Acima das diversas conjunturas em que surgiram, os movimentos da praça Tahrir no Cairo e da Puerta del Sol em Madri formam parte da mesma genealogia de que se valem todos: da revolta argentina de 2001, da guerra da água de Cochabamba em 2000, das duas guerras do gás bolivianas em 2003 e 2005 e da comuna de Oaxaca de 2006, para mencionar só os casos urbanos. O comum é basicamente dois fatos: por um freio aos de cima e fazê-lo abrindo saídas de democracia direta e participação coletiva sem representantes.

Esta estratégia com duas fases, rechaço e criação, desbota a cultura política tradicional e hegemônica nas esquerdas e no movimento sindical, que só contemplam parcialmente a primeira: as manifestações autocontroladas, com objetivos precisos. Essa cultura política tem mostrado seus limites, inclusive como rechaço ao existente porque ao não desbotar as causas institucionais é incapaz de frear os de cima e se limita, somente, a preparar o terreno para o relevo das equipes governantes sem mudança de política. Essa cultura política têm sido hábil para atingir as direitas e têm fracassado na hora de mudar o mundo.

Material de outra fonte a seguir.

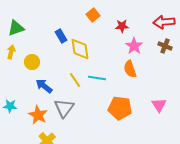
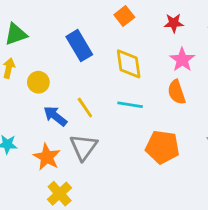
red star: (122, 26) -> (174, 23), moved
blue rectangle: (61, 36) -> (79, 46), size x1.5
yellow diamond: (80, 49) -> (129, 64), moved
yellow line: (75, 80) -> (85, 108), moved

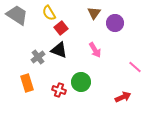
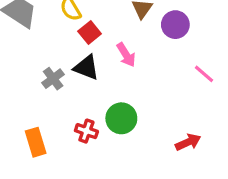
pink arrow: (95, 50) -> (126, 55), moved
pink line: (135, 67) -> (204, 74), moved
orange rectangle: (27, 83) -> (36, 142), moved

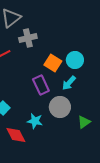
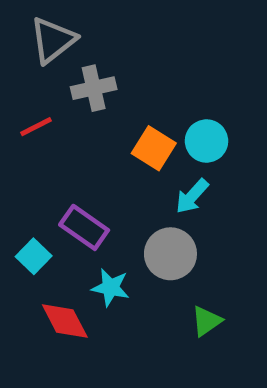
purple rectangle: (41, 85) -> (84, 227), moved, turned -30
green triangle: (84, 122) -> (206, 321), moved

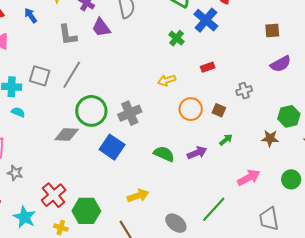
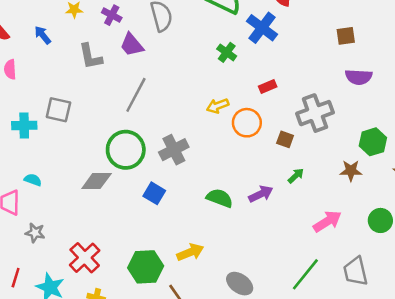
purple semicircle: (281, 64) -> (359, 77), turned 35
gray line: (72, 75) -> (136, 95), moved
gray cross: (244, 91) -> (315, 113), size x1.8
orange circle: (191, 109) -> (247, 123), moved
cyan semicircle: (18, 112) -> (33, 180), moved
blue square: (112, 147) -> (154, 193), size x0.7
green line: (214, 209) -> (305, 274), moved
green hexagon: (86, 211) -> (146, 267), moved

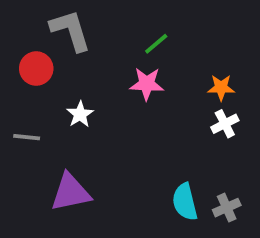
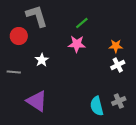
purple triangle: (70, 192) -> (37, 101), turned 45
gray cross: (227, 208) -> (119, 101), moved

As revoluções em marcha são estuários onde desembocam e confluem rios e arroios de rebeldias que recorreram longos caminhos, alguns dos quais bebem nas águas de 1968 mas as superam em profundidade e densidade. Rebeldias que vem de muito longe, montanha acima , para confluir de modo imperceptível e capilar com outras causas, as vezes minúsculas, para um belo dia mesclar suas águas em uma torrente onde já ninguém se pergunta de onde vem, que cores e sinais de identidade arrasta.

Estas revoluções são o momento visível, importante mas não fundante, de um longo caminho subterrâneo. Por isso a imagem da toupeira é tão adequada: um belo dia dá um salto e se mostra, mas antes fez um longo recorrido em baixo da terra. Sem esse recorrido não poderia nunca ver a luz do dia. Esse longo andar são as centenas de pequenas iniciativas que nasceram como espaços de resistência, pequenos laboratórios (como os que existiram desde finais dos anos 90 em Lavapiés, Madri) onde se vive como se quer viver e não como elos querem que vivemos.

Quero dizer que os grandes fatos são precedidos e preparados, e ensaiados como assinala James Scott, por praticas coletivas que acontecem longe da atenção da mídia e dos políticos profissionais. Ali onde os praticantes se sentem seguros e protegidos por seus pares. Agora que estas milhares de microexperiências têm confluído nestas correntezas de vida, é momento de celebrar e sorrir, a pesar das inevitáveis repressões. Sobretudo, não esquecer, quando voltem os anos de plomo, que são estas trabalhosas e solitárias experiencias, ilhadas e frequentemente fracassadas, as que pavimentam as jornadas luminosas. Umas com outras mudam o mundo.